Grau (nr. 365/1)
The Van Abbemuseum Collection consists of over 2800 artworks. We publish texts and images on an ongoing basis, but this record is currently in the process of being documented.
'Grau (no.365/2)' by the German artist Gerhard Richter is a completely grey painting. It is done in oils and has a grainy texture, probably as a result of using a paint roller.
Gerhard Richter made several grey paintings. With broad or narrow palette knives, paintbrushes and paint rollers, he applied all sorts of coarse and fine-grained textures onto the canvas. In this series of paintings, he used only the colour grey because this was most neutral for him and was least like an illusion. They are paintings which do not tell stories and do not refer to anything other than themselves. In this series, Richter shows the painting as a surface, the skin of the painting.

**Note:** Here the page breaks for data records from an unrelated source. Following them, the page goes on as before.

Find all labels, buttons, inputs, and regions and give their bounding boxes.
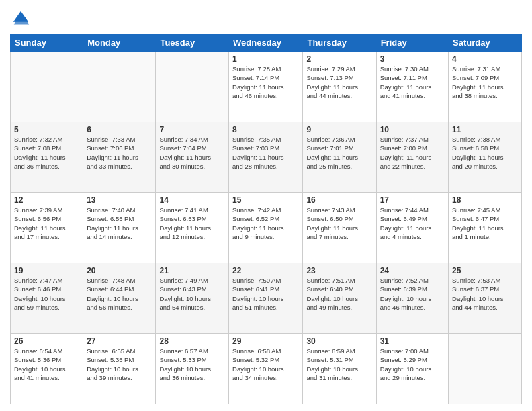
day-number: 20 bbox=[87, 266, 152, 275]
calendar-cell: 7Sunrise: 7:34 AM Sunset: 7:04 PM Daylig… bbox=[156, 122, 229, 193]
day-number: 29 bbox=[232, 336, 299, 346]
calendar-cell: 5Sunrise: 7:32 AM Sunset: 7:08 PM Daylig… bbox=[11, 122, 83, 193]
day-info: Sunrise: 6:55 AM Sunset: 5:35 PM Dayligh… bbox=[87, 347, 152, 382]
calendar-header-row: SundayMondayTuesdayWednesdayThursdayFrid… bbox=[11, 34, 522, 52]
day-info: Sunrise: 7:43 AM Sunset: 6:50 PM Dayligh… bbox=[306, 205, 372, 241]
day-number: 4 bbox=[452, 54, 518, 64]
calendar-day-header: Thursday bbox=[303, 34, 376, 52]
day-number: 16 bbox=[306, 195, 372, 205]
day-info: Sunrise: 7:49 AM Sunset: 6:43 PM Dayligh… bbox=[159, 276, 225, 312]
calendar-cell: 4Sunrise: 7:31 AM Sunset: 7:09 PM Daylig… bbox=[449, 52, 522, 122]
day-info: Sunrise: 7:48 AM Sunset: 6:44 PM Dayligh… bbox=[87, 276, 152, 312]
day-info: Sunrise: 6:54 AM Sunset: 5:36 PM Dayligh… bbox=[14, 347, 79, 382]
day-number: 25 bbox=[452, 266, 518, 275]
day-info: Sunrise: 7:40 AM Sunset: 6:55 PM Dayligh… bbox=[87, 205, 152, 241]
logo bbox=[10, 9, 30, 28]
day-number: 31 bbox=[380, 336, 445, 346]
calendar-cell: 21Sunrise: 7:49 AM Sunset: 6:43 PM Dayli… bbox=[156, 263, 229, 334]
day-number: 2 bbox=[306, 54, 372, 64]
day-number: 10 bbox=[380, 125, 445, 134]
day-info: Sunrise: 7:47 AM Sunset: 6:46 PM Dayligh… bbox=[14, 276, 79, 312]
day-number: 24 bbox=[380, 266, 445, 275]
day-info: Sunrise: 7:32 AM Sunset: 7:08 PM Dayligh… bbox=[14, 135, 79, 171]
day-number: 30 bbox=[306, 336, 372, 346]
calendar-cell: 8Sunrise: 7:35 AM Sunset: 7:03 PM Daylig… bbox=[229, 122, 303, 193]
calendar-cell: 27Sunrise: 6:55 AM Sunset: 5:35 PM Dayli… bbox=[83, 334, 156, 404]
day-info: Sunrise: 7:35 AM Sunset: 7:03 PM Dayligh… bbox=[232, 135, 299, 171]
day-number: 17 bbox=[380, 195, 445, 205]
day-info: Sunrise: 7:41 AM Sunset: 6:53 PM Dayligh… bbox=[159, 205, 225, 241]
calendar-day-header: Tuesday bbox=[156, 34, 229, 52]
day-info: Sunrise: 6:59 AM Sunset: 5:31 PM Dayligh… bbox=[306, 347, 372, 382]
calendar-cell bbox=[83, 52, 156, 122]
calendar-cell: 9Sunrise: 7:36 AM Sunset: 7:01 PM Daylig… bbox=[303, 122, 376, 193]
day-info: Sunrise: 7:44 AM Sunset: 6:49 PM Dayligh… bbox=[380, 205, 445, 241]
calendar-cell: 17Sunrise: 7:44 AM Sunset: 6:49 PM Dayli… bbox=[376, 193, 448, 263]
day-info: Sunrise: 7:31 AM Sunset: 7:09 PM Dayligh… bbox=[452, 64, 518, 100]
day-number: 14 bbox=[159, 195, 225, 205]
calendar-cell: 10Sunrise: 7:37 AM Sunset: 7:00 PM Dayli… bbox=[376, 122, 448, 193]
day-number: 28 bbox=[159, 336, 225, 346]
day-number: 21 bbox=[159, 266, 225, 275]
day-number: 6 bbox=[87, 125, 152, 134]
day-number: 22 bbox=[232, 266, 299, 275]
header bbox=[10, 7, 522, 28]
calendar-cell: 16Sunrise: 7:43 AM Sunset: 6:50 PM Dayli… bbox=[303, 193, 376, 263]
day-number: 1 bbox=[232, 54, 299, 64]
day-info: Sunrise: 7:00 AM Sunset: 5:29 PM Dayligh… bbox=[380, 347, 445, 382]
calendar-week-row: 1Sunrise: 7:28 AM Sunset: 7:14 PM Daylig… bbox=[11, 52, 522, 122]
day-number: 15 bbox=[232, 195, 299, 205]
day-info: Sunrise: 7:42 AM Sunset: 6:52 PM Dayligh… bbox=[232, 205, 299, 241]
calendar-cell: 3Sunrise: 7:30 AM Sunset: 7:11 PM Daylig… bbox=[376, 52, 448, 122]
day-info: Sunrise: 7:36 AM Sunset: 7:01 PM Dayligh… bbox=[306, 135, 372, 171]
day-number: 18 bbox=[452, 195, 518, 205]
calendar-cell bbox=[449, 334, 522, 404]
calendar-cell: 22Sunrise: 7:50 AM Sunset: 6:41 PM Dayli… bbox=[229, 263, 303, 334]
calendar-week-row: 12Sunrise: 7:39 AM Sunset: 6:56 PM Dayli… bbox=[11, 193, 522, 263]
calendar-week-row: 19Sunrise: 7:47 AM Sunset: 6:46 PM Dayli… bbox=[11, 263, 522, 334]
day-number: 7 bbox=[159, 125, 225, 134]
calendar-cell: 19Sunrise: 7:47 AM Sunset: 6:46 PM Dayli… bbox=[11, 263, 83, 334]
day-number: 8 bbox=[232, 125, 299, 134]
day-number: 9 bbox=[306, 125, 372, 134]
day-info: Sunrise: 7:28 AM Sunset: 7:14 PM Dayligh… bbox=[232, 64, 299, 100]
calendar-cell: 25Sunrise: 7:53 AM Sunset: 6:37 PM Dayli… bbox=[449, 263, 522, 334]
day-info: Sunrise: 7:34 AM Sunset: 7:04 PM Dayligh… bbox=[159, 135, 225, 171]
calendar-cell bbox=[11, 52, 83, 122]
calendar-cell: 12Sunrise: 7:39 AM Sunset: 6:56 PM Dayli… bbox=[11, 193, 83, 263]
calendar-day-header: Monday bbox=[83, 34, 156, 52]
day-info: Sunrise: 7:33 AM Sunset: 7:06 PM Dayligh… bbox=[87, 135, 152, 171]
day-info: Sunrise: 7:53 AM Sunset: 6:37 PM Dayligh… bbox=[452, 276, 518, 312]
calendar-cell: 1Sunrise: 7:28 AM Sunset: 7:14 PM Daylig… bbox=[229, 52, 303, 122]
day-info: Sunrise: 7:29 AM Sunset: 7:13 PM Dayligh… bbox=[306, 64, 372, 100]
calendar-cell: 15Sunrise: 7:42 AM Sunset: 6:52 PM Dayli… bbox=[229, 193, 303, 263]
calendar-cell: 6Sunrise: 7:33 AM Sunset: 7:06 PM Daylig… bbox=[83, 122, 156, 193]
page-container: SundayMondayTuesdayWednesdayThursdayFrid… bbox=[0, 0, 532, 411]
calendar-cell: 24Sunrise: 7:52 AM Sunset: 6:39 PM Dayli… bbox=[376, 263, 448, 334]
day-number: 27 bbox=[87, 336, 152, 346]
calendar-cell bbox=[156, 52, 229, 122]
calendar-table: SundayMondayTuesdayWednesdayThursdayFrid… bbox=[10, 34, 522, 404]
day-info: Sunrise: 7:51 AM Sunset: 6:40 PM Dayligh… bbox=[306, 276, 372, 312]
day-number: 3 bbox=[380, 54, 445, 64]
calendar-cell: 20Sunrise: 7:48 AM Sunset: 6:44 PM Dayli… bbox=[83, 263, 156, 334]
day-info: Sunrise: 7:37 AM Sunset: 7:00 PM Dayligh… bbox=[380, 135, 445, 171]
calendar-day-header: Saturday bbox=[449, 34, 522, 52]
calendar-cell: 14Sunrise: 7:41 AM Sunset: 6:53 PM Dayli… bbox=[156, 193, 229, 263]
calendar-cell: 23Sunrise: 7:51 AM Sunset: 6:40 PM Dayli… bbox=[303, 263, 376, 334]
day-number: 5 bbox=[14, 125, 79, 134]
calendar-day-header: Wednesday bbox=[229, 34, 303, 52]
day-info: Sunrise: 7:39 AM Sunset: 6:56 PM Dayligh… bbox=[14, 205, 79, 241]
calendar-week-row: 5Sunrise: 7:32 AM Sunset: 7:08 PM Daylig… bbox=[11, 122, 522, 193]
day-number: 19 bbox=[14, 266, 79, 275]
calendar-cell: 2Sunrise: 7:29 AM Sunset: 7:13 PM Daylig… bbox=[303, 52, 376, 122]
calendar-cell: 11Sunrise: 7:38 AM Sunset: 6:58 PM Dayli… bbox=[449, 122, 522, 193]
calendar-cell: 28Sunrise: 6:57 AM Sunset: 5:33 PM Dayli… bbox=[156, 334, 229, 404]
day-info: Sunrise: 7:45 AM Sunset: 6:47 PM Dayligh… bbox=[452, 205, 518, 241]
day-info: Sunrise: 7:50 AM Sunset: 6:41 PM Dayligh… bbox=[232, 276, 299, 312]
calendar-cell: 18Sunrise: 7:45 AM Sunset: 6:47 PM Dayli… bbox=[449, 193, 522, 263]
day-number: 26 bbox=[14, 336, 79, 346]
day-info: Sunrise: 7:52 AM Sunset: 6:39 PM Dayligh… bbox=[380, 276, 445, 312]
day-number: 12 bbox=[14, 195, 79, 205]
day-number: 13 bbox=[87, 195, 152, 205]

His work is very diverse and his themes vary from photo-realistic landscapes and portraits to enlarged colour samples from paint shops. His work is an examination of the different possibilities of painting. He is prepared to paint everything in every conceivable way as long as his work does not start to belong to one particular style. He does not follow any system, has no programme and does not have any personal preferences either. Richter considers that theorizing about art is pointless because every theory simply replaces another, and all the arguments are based on coincidence. He said: “I do not have a motif, only motivation.” He is a painter and wants to show what is possible with and in painting.